Al Azhar condemns Abu Sayyaf over un-Islamic abductions and terror acts
For Ahmed al Tayeb, head of the most important Sunni university, putting people's lives at risk for "a small sum of money" is against Islam. He appeals for the release of Bakr Atyani, a Jordanian reporter with the al Arabiya TV network who was seized by the terrorist group in June 2012 in Jolo (Mindanao). At least people die in a gunfight between Malaysian security forces and Islamist fighters in Sabah, eastern Malaysia.

Jolo (AsiaNews) - Al Azhar University has condemned abductions and terrorist acts by Abu Sayyaf in the Philippines. It has also called for the release of Bakr Atyani, a Jordanian reporter with the al-Arabiya TV Network, who has been held in Jolo (Sulu), Mindanao, since June 2012.

In a statement to the media, the grand imam of al Azhar Ahmed al Tayeb said that killing and violence in the name of religion are an insult to Islam.

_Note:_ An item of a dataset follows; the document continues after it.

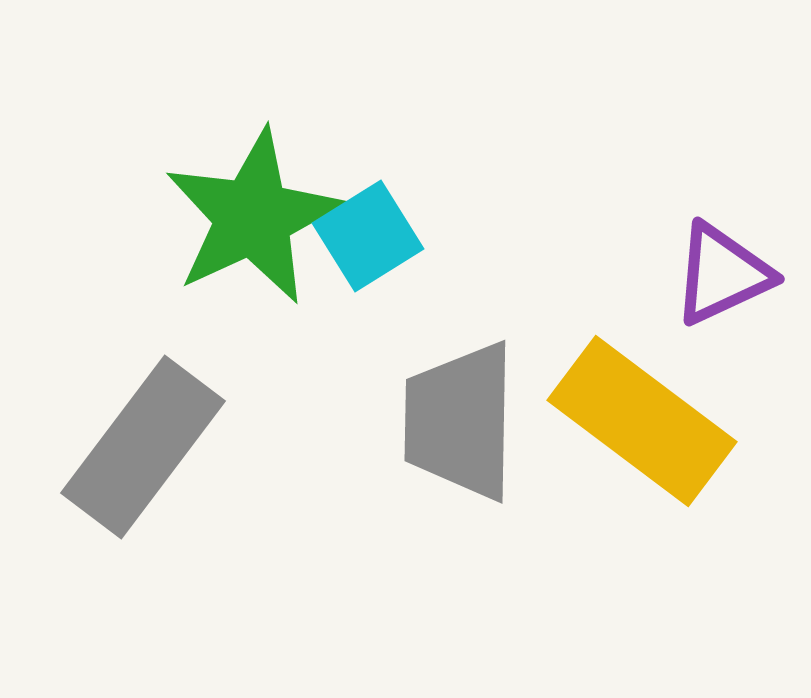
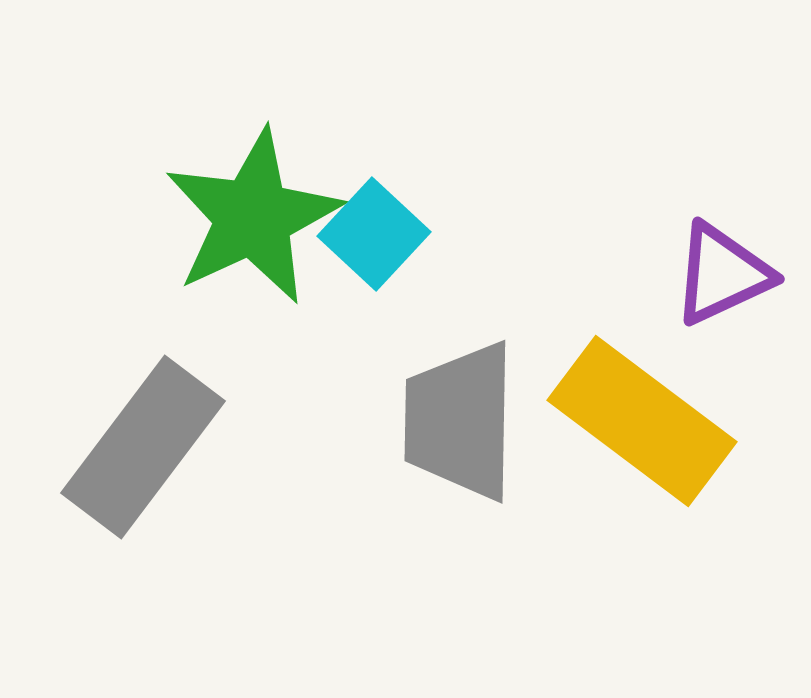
cyan square: moved 6 px right, 2 px up; rotated 15 degrees counterclockwise
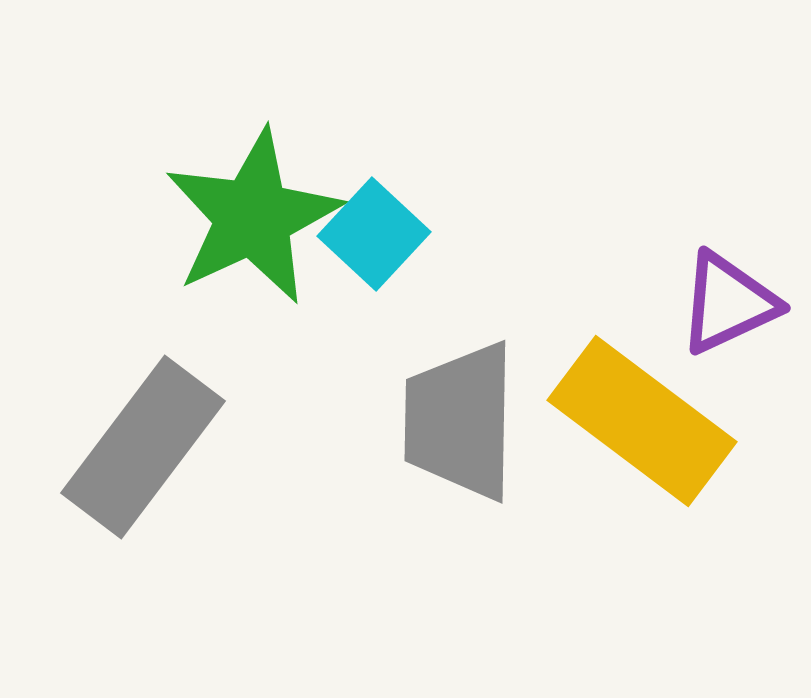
purple triangle: moved 6 px right, 29 px down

"This shameful act of kidnapping, terrorism and putting the lives of people at risk for a small sum of money contradicts the principles of Islam," Tayeb said. "It also violates the freedoms guaranteed in all conventions and international norms," he added.

The religious leader called on the kidnappers to let the journalist go back to his family without conditions.

Bakr Atyani is the Philippines correspondent for the al-Arabiya TV Network. He and two Filipino crewmembers were abducted in June 2012 whilst reporting in Jolo, in predominantly Muslim Mindanao Island.

Earlier this month, the militants released the two crewmembers, who said they were separated from Atyani on the fifth day of their captivity.

The Jordanian was taken to a more secure location deep into the Sulu forest in order to increase the ransom for the well-known journalist.

Located in the waters that separate Malaysia from the Philippines, the Sulu Archipelago has hundreds of islands.

For several years, it has been the stronghold of Abu Sayyaf, a Filipino terrorist group close to al Qaeda responsible for several attacks, including that against the Chapel of the Sacred Heart on 25 December 2010 during Christmas celebrations.

But Abu Sayyaf is not alone. The atmosphere of impunity and the huge trade in weapons and drugs to and from Malaysia and the rest of Southeast Asia have spawned other extremist Muslim groups.

Since 9 February, some 200 members of the so-called 'Sulu Royal Army', a Philippines-based Islamist armed group, have fought with Malaysian forcers after they occupied a small village in Sabah province, on Malaysia's eastern-most coast. In a recent incident, some ten people were killed when Malaysian police tried to storm the village.

Raja Muda Abimuddin Kiram, the leader of the group, informed al Jazeera about it. His group has used the Qatar-based network to inform the world about their existence and claims, which include a claim to Sabah province itself on the basis of title deeds that date back to the late 19th century.

So far, the terrorists have not heeded appeals by Filipino President Benigno Aquino to give up their armed struggle to avoid a diplomatic incident with Malaysia and a possible armed intervention.